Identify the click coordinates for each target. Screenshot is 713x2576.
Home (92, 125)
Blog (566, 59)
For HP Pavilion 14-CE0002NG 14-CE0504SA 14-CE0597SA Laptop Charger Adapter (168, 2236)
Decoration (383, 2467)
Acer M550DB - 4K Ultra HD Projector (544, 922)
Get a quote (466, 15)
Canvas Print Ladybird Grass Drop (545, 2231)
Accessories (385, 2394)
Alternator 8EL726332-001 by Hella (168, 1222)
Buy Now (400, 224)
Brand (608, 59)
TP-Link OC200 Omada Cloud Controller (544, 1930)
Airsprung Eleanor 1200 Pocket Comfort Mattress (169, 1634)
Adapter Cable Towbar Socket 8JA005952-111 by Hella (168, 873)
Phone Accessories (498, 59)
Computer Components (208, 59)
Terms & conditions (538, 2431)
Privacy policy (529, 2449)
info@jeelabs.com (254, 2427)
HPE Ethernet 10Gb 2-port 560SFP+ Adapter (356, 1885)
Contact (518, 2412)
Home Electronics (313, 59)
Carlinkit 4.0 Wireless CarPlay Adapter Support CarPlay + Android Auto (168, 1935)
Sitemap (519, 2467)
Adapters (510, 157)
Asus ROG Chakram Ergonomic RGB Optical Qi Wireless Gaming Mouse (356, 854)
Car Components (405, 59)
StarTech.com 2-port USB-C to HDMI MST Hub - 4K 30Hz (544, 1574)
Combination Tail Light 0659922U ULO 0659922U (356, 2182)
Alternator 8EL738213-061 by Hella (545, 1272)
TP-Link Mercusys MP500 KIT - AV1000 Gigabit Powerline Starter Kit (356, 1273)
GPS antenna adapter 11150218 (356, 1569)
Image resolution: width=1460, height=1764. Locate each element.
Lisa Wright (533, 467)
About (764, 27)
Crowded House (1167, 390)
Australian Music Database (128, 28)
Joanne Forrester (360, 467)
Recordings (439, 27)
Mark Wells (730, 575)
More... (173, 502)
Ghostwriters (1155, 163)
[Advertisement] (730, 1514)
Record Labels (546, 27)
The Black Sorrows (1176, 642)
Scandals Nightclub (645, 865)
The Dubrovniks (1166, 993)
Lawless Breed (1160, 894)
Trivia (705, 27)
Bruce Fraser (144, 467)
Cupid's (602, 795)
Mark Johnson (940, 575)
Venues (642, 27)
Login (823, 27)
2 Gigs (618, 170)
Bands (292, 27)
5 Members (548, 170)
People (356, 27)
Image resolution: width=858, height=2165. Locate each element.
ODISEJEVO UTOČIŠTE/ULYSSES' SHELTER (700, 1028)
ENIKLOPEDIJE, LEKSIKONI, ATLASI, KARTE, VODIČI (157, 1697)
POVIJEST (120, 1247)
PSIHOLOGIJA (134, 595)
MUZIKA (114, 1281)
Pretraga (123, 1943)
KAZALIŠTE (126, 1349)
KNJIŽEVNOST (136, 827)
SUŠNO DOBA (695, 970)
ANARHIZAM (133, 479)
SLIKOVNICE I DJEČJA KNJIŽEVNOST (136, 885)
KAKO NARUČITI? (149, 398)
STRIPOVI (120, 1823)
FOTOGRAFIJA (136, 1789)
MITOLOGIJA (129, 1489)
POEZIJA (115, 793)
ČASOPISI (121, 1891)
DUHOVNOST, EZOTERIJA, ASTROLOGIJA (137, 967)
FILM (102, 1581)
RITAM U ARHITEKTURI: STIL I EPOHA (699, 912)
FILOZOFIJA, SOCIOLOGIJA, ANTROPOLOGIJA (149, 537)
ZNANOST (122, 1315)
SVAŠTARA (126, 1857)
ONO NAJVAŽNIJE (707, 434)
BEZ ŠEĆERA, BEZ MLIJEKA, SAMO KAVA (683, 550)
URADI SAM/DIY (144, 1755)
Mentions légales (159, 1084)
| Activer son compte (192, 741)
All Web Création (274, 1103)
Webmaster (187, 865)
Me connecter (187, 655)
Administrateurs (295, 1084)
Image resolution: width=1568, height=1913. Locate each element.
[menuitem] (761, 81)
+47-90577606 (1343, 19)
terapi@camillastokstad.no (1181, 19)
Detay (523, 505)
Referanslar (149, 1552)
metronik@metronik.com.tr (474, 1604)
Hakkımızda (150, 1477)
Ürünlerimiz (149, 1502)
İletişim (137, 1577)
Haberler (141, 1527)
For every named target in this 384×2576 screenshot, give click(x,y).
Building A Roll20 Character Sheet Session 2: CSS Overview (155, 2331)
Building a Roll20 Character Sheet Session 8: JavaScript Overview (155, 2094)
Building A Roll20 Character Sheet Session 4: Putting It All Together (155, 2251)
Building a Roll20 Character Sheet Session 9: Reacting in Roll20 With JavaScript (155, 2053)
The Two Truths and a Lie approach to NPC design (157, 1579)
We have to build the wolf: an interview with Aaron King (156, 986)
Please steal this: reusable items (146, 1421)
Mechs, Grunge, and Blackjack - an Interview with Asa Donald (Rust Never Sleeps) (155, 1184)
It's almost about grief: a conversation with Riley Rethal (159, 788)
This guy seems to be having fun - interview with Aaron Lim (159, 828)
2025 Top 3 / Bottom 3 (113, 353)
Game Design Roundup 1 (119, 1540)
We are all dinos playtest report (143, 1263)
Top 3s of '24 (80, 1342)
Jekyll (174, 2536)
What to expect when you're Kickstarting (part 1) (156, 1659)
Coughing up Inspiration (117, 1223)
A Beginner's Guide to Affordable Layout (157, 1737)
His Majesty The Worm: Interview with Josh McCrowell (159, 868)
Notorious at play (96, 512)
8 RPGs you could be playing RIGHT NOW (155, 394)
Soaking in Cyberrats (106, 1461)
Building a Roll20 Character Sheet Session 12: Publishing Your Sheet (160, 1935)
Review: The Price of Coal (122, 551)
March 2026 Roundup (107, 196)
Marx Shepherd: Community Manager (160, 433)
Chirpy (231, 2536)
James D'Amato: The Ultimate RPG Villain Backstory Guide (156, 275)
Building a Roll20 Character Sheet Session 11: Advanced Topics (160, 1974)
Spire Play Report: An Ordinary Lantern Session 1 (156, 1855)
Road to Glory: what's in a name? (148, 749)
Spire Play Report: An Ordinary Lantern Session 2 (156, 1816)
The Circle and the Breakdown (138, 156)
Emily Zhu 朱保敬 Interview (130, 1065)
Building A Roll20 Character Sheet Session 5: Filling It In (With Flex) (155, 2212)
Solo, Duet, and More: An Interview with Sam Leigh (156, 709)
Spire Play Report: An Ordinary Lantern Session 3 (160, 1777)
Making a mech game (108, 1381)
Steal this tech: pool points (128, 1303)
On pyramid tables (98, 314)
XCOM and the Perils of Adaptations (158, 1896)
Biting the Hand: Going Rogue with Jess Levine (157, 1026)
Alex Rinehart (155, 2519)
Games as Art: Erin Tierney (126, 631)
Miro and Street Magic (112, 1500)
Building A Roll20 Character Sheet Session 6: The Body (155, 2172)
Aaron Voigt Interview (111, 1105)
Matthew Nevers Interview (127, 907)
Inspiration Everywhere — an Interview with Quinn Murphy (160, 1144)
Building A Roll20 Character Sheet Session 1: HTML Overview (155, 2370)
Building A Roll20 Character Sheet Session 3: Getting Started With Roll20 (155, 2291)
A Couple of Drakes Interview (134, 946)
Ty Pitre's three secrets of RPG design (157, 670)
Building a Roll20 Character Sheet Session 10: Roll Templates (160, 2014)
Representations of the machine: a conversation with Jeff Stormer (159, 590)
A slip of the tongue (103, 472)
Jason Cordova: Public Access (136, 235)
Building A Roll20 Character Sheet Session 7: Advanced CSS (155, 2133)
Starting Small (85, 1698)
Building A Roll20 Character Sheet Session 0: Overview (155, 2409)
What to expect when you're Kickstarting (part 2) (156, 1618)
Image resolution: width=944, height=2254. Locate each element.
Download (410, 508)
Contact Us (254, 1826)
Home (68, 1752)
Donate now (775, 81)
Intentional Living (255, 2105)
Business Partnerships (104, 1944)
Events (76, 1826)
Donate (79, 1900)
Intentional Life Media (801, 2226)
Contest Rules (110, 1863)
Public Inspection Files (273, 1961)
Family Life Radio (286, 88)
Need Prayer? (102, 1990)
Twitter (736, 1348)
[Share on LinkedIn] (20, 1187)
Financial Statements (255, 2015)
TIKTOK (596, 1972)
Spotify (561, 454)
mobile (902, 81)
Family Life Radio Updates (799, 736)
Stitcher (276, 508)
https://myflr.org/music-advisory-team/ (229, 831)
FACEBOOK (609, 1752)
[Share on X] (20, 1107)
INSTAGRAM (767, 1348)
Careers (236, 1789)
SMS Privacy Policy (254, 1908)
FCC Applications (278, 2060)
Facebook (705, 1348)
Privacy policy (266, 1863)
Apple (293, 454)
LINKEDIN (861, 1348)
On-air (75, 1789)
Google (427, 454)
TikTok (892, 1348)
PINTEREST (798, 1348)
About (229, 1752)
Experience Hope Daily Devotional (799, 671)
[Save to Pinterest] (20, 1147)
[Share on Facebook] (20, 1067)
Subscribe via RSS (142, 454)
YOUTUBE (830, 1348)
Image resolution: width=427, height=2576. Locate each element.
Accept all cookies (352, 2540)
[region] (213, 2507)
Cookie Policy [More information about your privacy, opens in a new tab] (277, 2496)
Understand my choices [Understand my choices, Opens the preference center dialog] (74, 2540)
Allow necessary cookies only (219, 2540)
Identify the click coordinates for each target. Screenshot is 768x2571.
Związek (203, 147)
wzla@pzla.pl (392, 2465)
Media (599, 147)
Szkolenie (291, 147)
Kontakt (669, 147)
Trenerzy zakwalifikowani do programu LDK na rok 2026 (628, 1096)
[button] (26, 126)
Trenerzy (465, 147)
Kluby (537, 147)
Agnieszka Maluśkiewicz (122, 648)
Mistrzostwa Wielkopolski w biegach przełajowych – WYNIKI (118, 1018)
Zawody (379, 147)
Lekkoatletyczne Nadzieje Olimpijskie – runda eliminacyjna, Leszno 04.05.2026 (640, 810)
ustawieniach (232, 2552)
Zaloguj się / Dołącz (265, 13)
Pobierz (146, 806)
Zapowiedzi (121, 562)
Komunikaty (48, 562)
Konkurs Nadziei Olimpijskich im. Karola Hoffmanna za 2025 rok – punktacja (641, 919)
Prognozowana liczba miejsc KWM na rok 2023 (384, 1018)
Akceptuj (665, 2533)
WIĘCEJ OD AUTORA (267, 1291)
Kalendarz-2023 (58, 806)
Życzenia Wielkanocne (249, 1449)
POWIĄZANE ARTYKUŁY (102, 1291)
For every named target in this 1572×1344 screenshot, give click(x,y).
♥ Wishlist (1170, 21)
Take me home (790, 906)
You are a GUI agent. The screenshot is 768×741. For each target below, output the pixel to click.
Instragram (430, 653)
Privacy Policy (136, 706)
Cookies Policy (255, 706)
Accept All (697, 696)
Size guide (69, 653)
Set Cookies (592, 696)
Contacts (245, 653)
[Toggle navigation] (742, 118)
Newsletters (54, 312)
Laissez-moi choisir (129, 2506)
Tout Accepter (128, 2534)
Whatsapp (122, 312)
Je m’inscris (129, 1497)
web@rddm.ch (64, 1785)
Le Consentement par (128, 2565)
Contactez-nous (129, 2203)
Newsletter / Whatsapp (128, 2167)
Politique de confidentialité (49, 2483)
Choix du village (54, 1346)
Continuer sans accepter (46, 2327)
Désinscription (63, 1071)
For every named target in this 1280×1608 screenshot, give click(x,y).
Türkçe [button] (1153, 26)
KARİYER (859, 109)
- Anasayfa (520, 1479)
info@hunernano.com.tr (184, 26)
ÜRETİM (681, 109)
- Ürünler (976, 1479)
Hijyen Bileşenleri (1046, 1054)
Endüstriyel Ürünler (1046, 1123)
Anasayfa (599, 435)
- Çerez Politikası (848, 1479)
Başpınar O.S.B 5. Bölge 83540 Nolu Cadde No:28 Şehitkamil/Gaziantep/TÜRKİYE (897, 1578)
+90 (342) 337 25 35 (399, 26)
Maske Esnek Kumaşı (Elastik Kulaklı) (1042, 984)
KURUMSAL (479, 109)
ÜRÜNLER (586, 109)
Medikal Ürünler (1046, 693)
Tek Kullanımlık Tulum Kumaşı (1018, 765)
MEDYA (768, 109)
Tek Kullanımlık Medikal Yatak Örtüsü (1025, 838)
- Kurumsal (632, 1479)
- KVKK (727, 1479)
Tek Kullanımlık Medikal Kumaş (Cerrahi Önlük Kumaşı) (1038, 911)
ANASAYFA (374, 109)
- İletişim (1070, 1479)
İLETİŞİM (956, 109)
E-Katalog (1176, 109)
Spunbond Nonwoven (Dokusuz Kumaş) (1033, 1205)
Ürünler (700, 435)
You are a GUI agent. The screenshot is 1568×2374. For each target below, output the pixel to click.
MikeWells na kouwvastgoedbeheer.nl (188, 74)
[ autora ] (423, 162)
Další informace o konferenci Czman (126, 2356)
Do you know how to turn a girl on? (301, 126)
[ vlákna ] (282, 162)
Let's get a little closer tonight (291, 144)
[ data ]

○ ○ ○

*What is being asked*: In the lines above, find the word "output" and copy every line it occurs in.

*Solution for this task*:
You are a GUI agent. The screenshot is 768×741. For each target below, output the pixel to click.
You are a GUI agent. The screenshot is 1568×2374. For each target below, output the pixel to click.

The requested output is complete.